As the call was wrapping up, my dad asked if I had any travel plans coming up. Since I’m not working—and unlikely to spend money on travel for the heck of it—I think that was my dad’s way of asking whether I’d be coming to visit for Thanksgiving. At first I was reluctant to answer, seeing as though I didn’t want to rain on my dad’s birthday call, but I finally said,
ME: “I don’t have any travel coming up in the next few weeks… but I suppose Thanksgiving is coming up in November too. And I think I’d like to come for Thanksgiving. If you were to call me Ashley, I’d love to stay with you at the house. Or if not, I may book a room at a nearby hotel or stay with someone else.”
“So how are things going with the job hunt?”
Sometimes I wish my dad would set aside his stiff-upper-lip routine and tell me how he feels. Granted, a birthday call probably wouldn’t be the right context to get into a full discussion, but even a sentence or two of his thoughts would have been nice to hear.
July 18th, 2013
My dad called me just now, and I had a hunch he might try to carry on a conversation while avoiding all names and nicknames for me entirely.
(The last time that my dad called me “Snooks” over the phone, I ended the call.
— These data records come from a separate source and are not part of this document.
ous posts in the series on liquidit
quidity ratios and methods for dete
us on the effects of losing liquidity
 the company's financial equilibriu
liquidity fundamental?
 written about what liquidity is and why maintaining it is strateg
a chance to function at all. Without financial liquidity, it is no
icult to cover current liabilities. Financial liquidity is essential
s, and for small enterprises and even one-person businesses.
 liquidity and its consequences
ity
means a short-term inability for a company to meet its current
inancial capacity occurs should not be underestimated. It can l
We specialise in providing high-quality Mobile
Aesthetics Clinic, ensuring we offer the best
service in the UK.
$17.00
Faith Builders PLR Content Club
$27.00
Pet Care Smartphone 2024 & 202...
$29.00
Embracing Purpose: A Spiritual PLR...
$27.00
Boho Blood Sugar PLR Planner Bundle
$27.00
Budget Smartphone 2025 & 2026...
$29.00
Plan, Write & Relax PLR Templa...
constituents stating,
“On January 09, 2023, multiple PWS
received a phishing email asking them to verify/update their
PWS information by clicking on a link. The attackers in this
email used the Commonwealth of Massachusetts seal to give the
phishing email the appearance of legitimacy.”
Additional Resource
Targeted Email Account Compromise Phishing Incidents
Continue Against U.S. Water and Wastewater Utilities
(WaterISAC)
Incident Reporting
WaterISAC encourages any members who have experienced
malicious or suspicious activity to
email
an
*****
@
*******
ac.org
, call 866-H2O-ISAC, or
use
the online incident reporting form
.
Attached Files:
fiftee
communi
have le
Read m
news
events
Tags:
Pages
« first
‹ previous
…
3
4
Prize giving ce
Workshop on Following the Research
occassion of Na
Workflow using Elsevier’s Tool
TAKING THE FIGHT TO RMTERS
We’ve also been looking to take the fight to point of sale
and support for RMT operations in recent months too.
So I wasn’t surprised that he might try to find another “loophole” to try to call me without actually having to use my name.)
Sure enough, he plowed ahead with his plan:
ME: “Hi, this is Ashley.”
DAD: “Hi. How are you?”
ME: “Hi Dad. I can see what you’re doing there. And that’s not okay either. I’d like you to call me by my name.”
DAD: “We’ve discussed this.
“So how has your week been going?”
ME: “Dad, we can talk more about this when you’re ready to call me by my name. Goodbye.”
This time around, I didn’t offer a one-one-thousand grace period before I said goodbye—I was so sick of the “We’ve discussed this” bullshit that I just wanted to get off the phone as soon as possible.
Oh, and for anyone curious, the call lasted 31 seconds.